RESULTS: MeuVAP-6 and meuAP-18-1 are non-disulphide-bridged antimicrobial peptides, while meuPep34 is a cysteine-rich defensin-like peptide. DISCUSSION: All three identified AMPs are rich in arginine and tryptophan. The overall results from the length, net charge, and hydrophobicity index suggested that meuPep34 could be the most active AMPs with the potential ability of biofilm inhibition. The data from molecular characterization of identified AMPs can provide a platform for further investigations in the drug design.

INTRODUCTION

Defensins are a group of antimicrobial peptides (AMPs) and a part of innate immunity in vertebrates and invertebrates[1]. The first scorpion defensin was isolated from the hemolymph of the North African scorpion, Leiurus quinquestriatus, based on the similarity with insect defensin. It was also active against Gram-positive M. luteus but inactive against Gram-negative E. coli[2]. Later, some other AMPs with different effects were identified from various scorpion venomes[3].
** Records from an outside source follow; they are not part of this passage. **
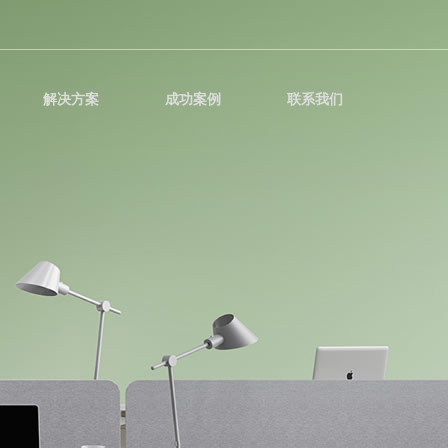
解决方案
成功案例
联系我们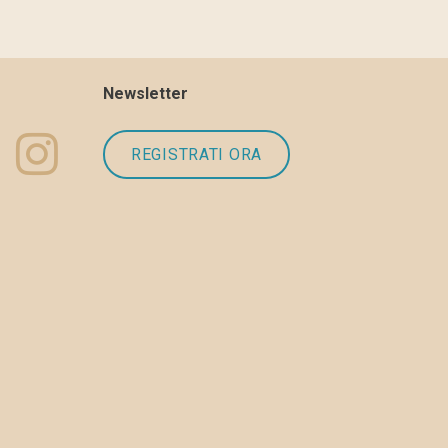
Newsletter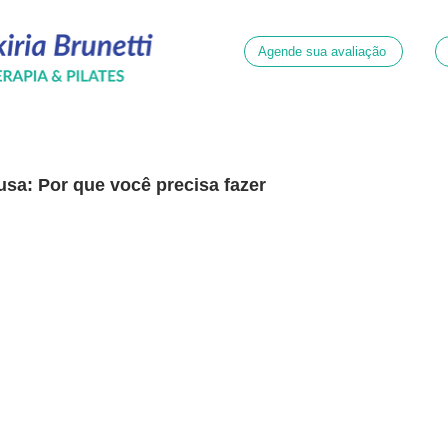
Agende sua avaliação
usa: Por que você precisa fazer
AMPs as a part of the immunity system of all animals have the length of four to more than 100 amino acids and also are wide-spectrum molecules[4]. Finding new effective AMPs is valuable because resistance to available antibiotics is rising constantly, and the need for new antibiotics to replace is increasing[5,6]. One promising class of antibiotics is AMPS[7]. In the current study, we investigated the transcriptome of the Iranian scorpion Mesobuthus eupeus venom gland with the aim of finding new AMPs. This study represents the molecular and bioinformatics analysis of three founded AMPs.

MATERIAS AND METHODS

Double-stranded cDNA was synthesized from the total RNA extracted from the venom glands of M. eupeus. Following the cDNA cloning in appropriate cloning vector, the recombinant vectors were transformed into the bacterial host to prepare the cDNA library. The cDNA library was then sequenced and analyzed to find the AMPs. Nucleotide BLAST and protein BLAST were carried out using online BLAST tool in NCBI (blast.ncbi.nlm.nih.gov), while open reading frames (ORFs) were detected using the online ORF finder tool (www.ncbi.nlm.nih.gov/orffinder/). Molecular weight, theoretical isoelectric pH, and the net charge of peptides (at neutral pH) were predicted using peptide property calculator online tool at Innovagen (www.innovagen.com/proteomics-too/ls). SignalP4.1 (http://www.cbs.dtu.dk/services/SignalP/) was also used to identify any signal peptide (http://www.cbs.dtu.dk/services/SignalP/). The hydro-phobicity of each peptide was calculated by GPMAW lite online tool available in http://www.alphalyse.com/gpmaw_lite.html. The secondary structure of peptides was predicted by using the GOR secondary structure prediction method software (npsa-prabi.ibcp.fr/cgi-bin/npsa_automat.pl? page=npsa_gor4.html)[8]. The alignment of every peptide was performed using Alignment tool in UniProt (www.uniprot.org/align). Transmembrane domains were predicted by the TMHMM tool (http://www.cbs.dtu.dk/services/TMHMM/). The schematic diagrams of protein domain structures were drawn by using the Illustrator for biological sequences (IBS, version 1.0) software (http://ibs.biocuckoo.org/).

RESULTS

BLASTn analysis and protein BLAST identified four transcripts with acceptable similarity to the known scorpion AMPs (E<10−3). One of the transcripts namely CLAP has previously been identified and described by our team and deposited in NCBI with the accession number of KC108907[9]. Other transcripts were named meuVAP-6, meuAP-18-1, and meuPep34. As shown in Figure 1, the cDNA sequences of all the three peptides have been deposited in GenBank under the accession numbers KU513845 (meuVAP-6), KU513846 (meuAP-18-1), and KU513849 (meuPep34). The full length cDNA of meuVAP-6 is 314 bp that encodes a 70-amino acid peptide containing a 23-amino acid signal peptide, while that of meuAP-18-1 is 339 bp encoding a 76-amino acid peptide consisting of a 25-amino acid signal peptide. The full length cDNA of 508 bp encoding a 103-amino acid peptide, meuPep34, was also found, with a 20-amino acid predicted signal.

Fig. 1

cDNA and translated open-reading frame (ORF)for meuVAP-6 (A), meuAP-18-1 (B), and meuPep34 (C). Nucleotides of ORF are single underlined, and stop codons are indicated by asterisks. AAA and TTT motifs in 3’UTR are highlighted with yellow color.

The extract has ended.